Change from baseline (week 0) in C-reactive protein (CRP) (mg/L) at week 26 is presented as ratio to baseline. Results are based on the data from the in-trial observation period, which was the time period from when a participant was randomised until the final scheduled visit, including any period after initiation of rescue medication and/or premature discontinuation of trial product.

Time to Additional Anti-diabetic Medication

Presented results are the number of participants who had taken additional anti-diabetic medication anytime during the period, from week 0 to week 26. Additional anti-diabetic medication was defined as any new anti-diabetic medication used for more than 21 days with the initiation at or after randomisation (week 0) and before (planned) end-of-treatment (week 26), and/or intensification of anti-diabetic medication (a more than 20% increase in dose relative to baseline) for more than 21 days with the intensification at or after randomisation and before (planned) end-of-treatment. Results are based on the data from the in-trial observation period, which was the time period from when a participant was randomised until the final scheduled visit, including any period after initiation of rescue medication and/or premature discontinuation of trial product.

Time to Rescue Medication

Presented results are the number of participants who had taken rescue medication anytime during the period, from week 0 to week 26. Rescue medication was defined as any new anti-diabetic medication used as add-on to trial product and used for more than 21 days with the initiation at or after randomisation (week 0) and before last day on trial product, and/or intensification of anti-diabetic medication (a more than 20% increase in dose relative to baseline) for more than 21 days with the intensification at or after randomisation and before last day on trial product.
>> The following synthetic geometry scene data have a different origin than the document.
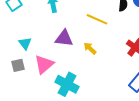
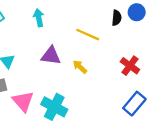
pink triangle: (44, 64) -> (23, 101), moved, turned -30

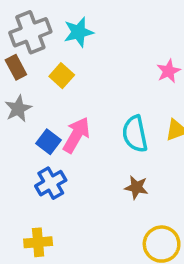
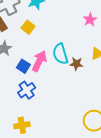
cyan semicircle: (135, 134) -> (60, 54), moved
brown star: (136, 187) -> (76, 64), moved

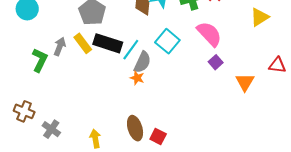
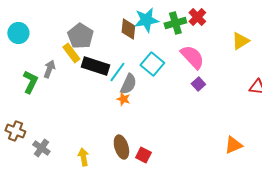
yellow rectangle: (83, 43) -> (71, 53), moved
orange triangle: (245, 82) -> (233, 145), moved, turned 36

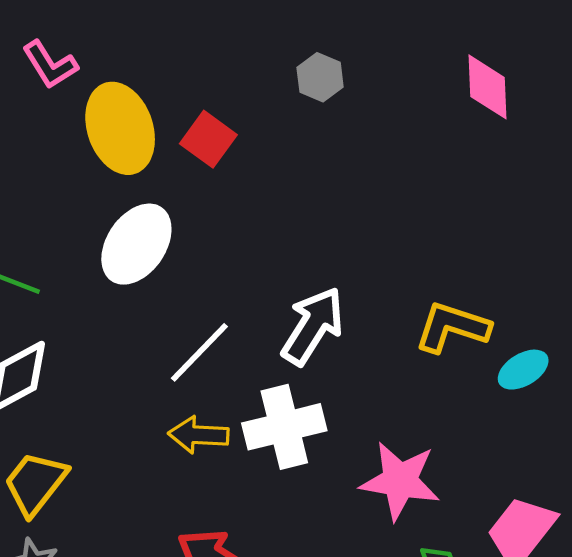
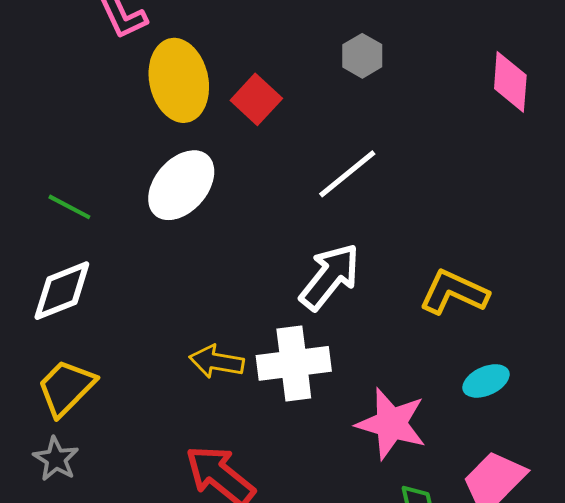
white line: (199, 352) -> (347, 174), moved
cyan ellipse: (523, 370) -> (486, 381), moved

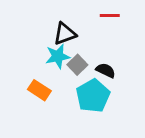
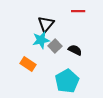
black triangle: (65, 34) -> (46, 24), turned -30
cyan pentagon: (93, 96) -> (67, 81), moved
Results are based on the data from the on-treatment without rescue medication observation period, which was the time period when a participant was on treatment with trial product, excluding any period after initiation of rescue medication and/or premature trial product discontinuation.

Number of TEAEs

Treatment emergent adverse events (TEAEs) were recorded from week 0 to week 31 (26 weeks treatment period + 5 weeks follow-up period). Adverse events (AEs) with onset during the on-treatment observation period were considered treatment-emergent. On-treatment observation period was defined as the time period when a participant was on treatment with trial product, including any period after initiation of rescue medication.

Number of Treatment-emergent Severe or BG-confirmed Symptomatic Hypoglycaemic Episodes

Treatment emergent severe or BG-confirmed symptomatic hypoglycaemic episodes were recorded from week 0 to week 31 (26 weeks treatment period + 5 weeks follow-up period). Hypoglycaemic episodes with onset during the first dose of trial product until last dose of trial product were considered treatment -emergent. Severe or BG-confirmed symptomatic hypoglycaemia was defined as an episode, that is severe according to the ADA classification or BG-confirmed by a plasma glucose value <3.1 mmol/L with symptoms consistent with hypoglycaemia. Results are based on the data from the on-treatment observation period which was the time period when a participant was on treatment with trial product, including any period after initiation of rescue medication.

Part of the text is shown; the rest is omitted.